There are two different stories about the origin of the virgin. One says that she came from Arabia as a gift, which raises all sorts of questions about why and how. The other more plausible story is that she was presented to the people in this area of Mexico as a present from the Bishop of Puebla because the people here did not have their own virgin.

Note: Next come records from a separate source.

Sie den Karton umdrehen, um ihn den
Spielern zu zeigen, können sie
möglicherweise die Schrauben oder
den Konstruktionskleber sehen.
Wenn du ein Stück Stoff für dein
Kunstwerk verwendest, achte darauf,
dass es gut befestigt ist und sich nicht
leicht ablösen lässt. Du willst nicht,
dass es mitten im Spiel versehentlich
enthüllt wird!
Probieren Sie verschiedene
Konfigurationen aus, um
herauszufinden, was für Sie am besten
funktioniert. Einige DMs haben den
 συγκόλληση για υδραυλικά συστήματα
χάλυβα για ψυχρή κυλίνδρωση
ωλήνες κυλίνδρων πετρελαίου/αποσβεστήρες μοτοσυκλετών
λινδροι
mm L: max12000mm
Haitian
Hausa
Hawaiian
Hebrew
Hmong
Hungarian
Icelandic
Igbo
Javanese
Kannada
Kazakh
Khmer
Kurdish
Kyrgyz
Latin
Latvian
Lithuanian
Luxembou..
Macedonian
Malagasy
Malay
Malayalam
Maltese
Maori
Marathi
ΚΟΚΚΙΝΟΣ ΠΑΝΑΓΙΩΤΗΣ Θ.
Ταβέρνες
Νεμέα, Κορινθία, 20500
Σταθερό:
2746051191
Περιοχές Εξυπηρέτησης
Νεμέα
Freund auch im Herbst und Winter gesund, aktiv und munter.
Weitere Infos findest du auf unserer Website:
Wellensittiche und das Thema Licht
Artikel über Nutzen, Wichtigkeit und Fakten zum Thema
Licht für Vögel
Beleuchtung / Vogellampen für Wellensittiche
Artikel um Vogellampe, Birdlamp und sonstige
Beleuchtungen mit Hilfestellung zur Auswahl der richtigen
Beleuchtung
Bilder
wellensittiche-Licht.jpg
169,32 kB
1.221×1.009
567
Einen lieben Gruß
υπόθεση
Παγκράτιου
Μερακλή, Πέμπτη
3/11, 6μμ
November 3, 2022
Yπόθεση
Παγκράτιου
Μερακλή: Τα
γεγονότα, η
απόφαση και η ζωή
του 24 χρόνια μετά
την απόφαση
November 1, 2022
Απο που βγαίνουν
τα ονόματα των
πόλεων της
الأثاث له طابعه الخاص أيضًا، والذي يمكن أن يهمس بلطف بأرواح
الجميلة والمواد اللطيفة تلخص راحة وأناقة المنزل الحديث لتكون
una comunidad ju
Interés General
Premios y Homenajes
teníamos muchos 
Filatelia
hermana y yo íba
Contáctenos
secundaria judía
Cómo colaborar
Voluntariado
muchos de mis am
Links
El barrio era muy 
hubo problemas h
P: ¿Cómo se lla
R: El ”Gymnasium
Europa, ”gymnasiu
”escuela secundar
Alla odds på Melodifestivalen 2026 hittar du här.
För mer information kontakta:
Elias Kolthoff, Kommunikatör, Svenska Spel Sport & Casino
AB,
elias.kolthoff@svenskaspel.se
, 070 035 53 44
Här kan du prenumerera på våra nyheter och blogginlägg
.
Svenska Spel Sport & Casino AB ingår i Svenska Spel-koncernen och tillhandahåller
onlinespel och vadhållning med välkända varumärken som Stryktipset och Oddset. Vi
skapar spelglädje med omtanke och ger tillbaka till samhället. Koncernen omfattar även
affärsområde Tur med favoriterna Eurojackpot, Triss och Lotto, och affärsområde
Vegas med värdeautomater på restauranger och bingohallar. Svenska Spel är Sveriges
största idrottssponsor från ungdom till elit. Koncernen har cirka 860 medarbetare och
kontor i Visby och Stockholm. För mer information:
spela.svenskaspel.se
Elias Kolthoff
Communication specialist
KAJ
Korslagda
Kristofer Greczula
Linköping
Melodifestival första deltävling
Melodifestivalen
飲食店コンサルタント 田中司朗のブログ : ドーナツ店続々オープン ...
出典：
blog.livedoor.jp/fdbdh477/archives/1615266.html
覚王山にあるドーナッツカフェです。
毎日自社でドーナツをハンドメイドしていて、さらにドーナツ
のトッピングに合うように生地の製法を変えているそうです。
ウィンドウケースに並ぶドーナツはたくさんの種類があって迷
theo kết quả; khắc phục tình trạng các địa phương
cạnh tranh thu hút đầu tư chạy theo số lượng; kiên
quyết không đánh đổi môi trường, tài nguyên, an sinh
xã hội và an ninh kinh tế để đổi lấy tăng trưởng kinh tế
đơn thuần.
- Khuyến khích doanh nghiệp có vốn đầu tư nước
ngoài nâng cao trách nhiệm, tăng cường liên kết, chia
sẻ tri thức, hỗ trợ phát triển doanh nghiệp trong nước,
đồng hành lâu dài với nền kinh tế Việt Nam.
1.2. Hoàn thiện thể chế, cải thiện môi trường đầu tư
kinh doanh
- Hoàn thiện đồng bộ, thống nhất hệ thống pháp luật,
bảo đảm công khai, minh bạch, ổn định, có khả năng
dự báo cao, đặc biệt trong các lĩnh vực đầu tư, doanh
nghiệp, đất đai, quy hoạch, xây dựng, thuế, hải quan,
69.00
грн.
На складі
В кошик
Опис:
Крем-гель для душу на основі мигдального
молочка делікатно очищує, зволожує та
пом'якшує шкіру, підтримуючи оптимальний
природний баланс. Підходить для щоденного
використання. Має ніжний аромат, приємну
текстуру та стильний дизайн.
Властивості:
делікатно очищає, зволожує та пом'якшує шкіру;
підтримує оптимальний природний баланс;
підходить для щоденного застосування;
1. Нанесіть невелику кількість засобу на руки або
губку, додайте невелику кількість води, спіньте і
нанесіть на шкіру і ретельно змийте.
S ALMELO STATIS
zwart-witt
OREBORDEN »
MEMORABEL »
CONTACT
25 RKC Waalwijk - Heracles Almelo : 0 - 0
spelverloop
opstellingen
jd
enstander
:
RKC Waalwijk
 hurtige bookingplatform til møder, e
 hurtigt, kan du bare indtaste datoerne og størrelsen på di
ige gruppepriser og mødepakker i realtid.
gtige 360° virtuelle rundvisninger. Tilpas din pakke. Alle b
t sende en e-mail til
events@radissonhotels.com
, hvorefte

I had gone to the fiesta with a group of ten fellow students of a Diploma program in the Culture of the South of Jalisco which will prepare us to be officially certified tourist guides for this area. We went to experience this fiesta together as a live case study. As one of our number was from Atemajac, she invited us all to eat at her home after the virgen had been safely delivered to her chapel.
Once again it struck me how true the stereotype of Mexican hospitality can be. Our companion’s family opened their house to us, prepared us all a delicious carne asada (slices of grilled meat cooked on the barbecue) – with all the accompaniments such as locally made chorizo, a range of salsas (medium, hot, and very hot), guacamole, frijoles and of course tortillas. All this was done with warmth, simplicity, grace and no fuss.
One of the extraordinary things about Mexico is that nearly every small and large town and city will have its own fiesta, with some features in common, but each with its unique character. The effort, organization and money that goes into these fiestas is impressive – my companion on the Diploma told me that just the fireworks in the evening cost 7000 USD. All this dispels the myth of Mexicans being lazy and incapable of organizing anything. Events do indeed get successfully organized but not in the typical western pattern.